Dona Beatriz tem loja de moda. Quando chega um cliente e lhe
dá corda, ela fala pelos cotovelos. Conta toda a sua vida e faz comentários
profundamente críticos, pois agora pode. Está nas horas extras da vida, idade
que ninguém ousa planejar para si. Nessa idade, ou cada dia é um encantamento
em si mesmo, ou profunda melancolia. Porque, nas grandes sociedades, as árvores
e as mulheres velhas são para serem cortadas. Não são mais sagradas e tidas
como portadoras e porta-vozes dos grandes segredos da vida.
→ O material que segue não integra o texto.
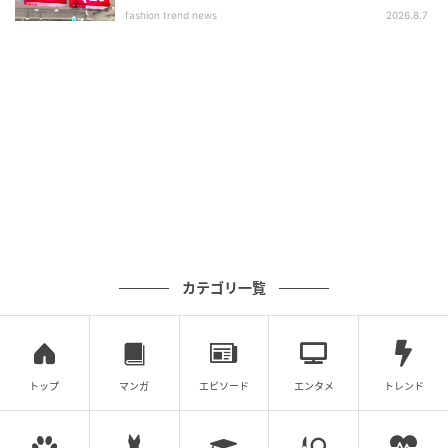
いアイテム」
fashion trend news
2026.8.7
シアードルマンスリーブシャツQ
￥2,490（税込）
さらりとした風合いに適度なハリを持たせ、きれいな
シルエットを演出するシアードルマンスリーブシャ
ツ。ゆったりとしたドルマンスリーブとオーバーサイ
ズのバランスで、丸みのある上品なシルエットに仕上
がっています。衿や前立て、カフスをコンパクトにす
ることで軽やかに着こなせる1枚です。
カテゴリ一覧
1枚で着映える！ボウタイブラウス
トップ
マンガ
エピソード
エンタメ
トレンド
Ninguém tem tempo
para sua falastrada.
Nos poucos minutos em que fiquei lá, cercando-a como uma
abelhinha, para lhe dizer que queria fazer umas sessões de entrevista, e ela
nem me deu bola, ouvi coisas do arco da velha. Mas uma basta para dar idéia de
quem é Dona Beatriz. A certa altura, ela disse: quem gosta de homem é bicho;
mulher gosta é de dinheiro. Fiquei estupefata. Sombrancelhas arqueadas. Guardei
isso comigo para pensar outra hora.
Ela contou que foi casada até a viuvez com um companheiro cheio
de qualidades, bem nascido, que perdia todo o seu dinheiro, e o que herdou do
pai, no jogo. Por isso, Dona Beatriz se tornou a personalidade que é, vendendo
moda, ganhando dinheiro para formar suas filhas. Caso contrário, ela certamente
viveria do dinheiro do marido e seria outra personalidade. Uma velha
melancólica? Talvez. Mas não acho provável.
A mulher é uma fonte de aristocracia e habilidade para o trato com todos.
É toda um grande sorriso. Ainda não sei por que ela chegou à conclusão de que
quem gosta de homem é bicho. Talvez um dia eu volte para as sessões de
entrevista. Por ora, basta que ela tenha dito uma frase de efeito. Que saberes
encerram os enigmas das velhas mulheres e das velhas árvores?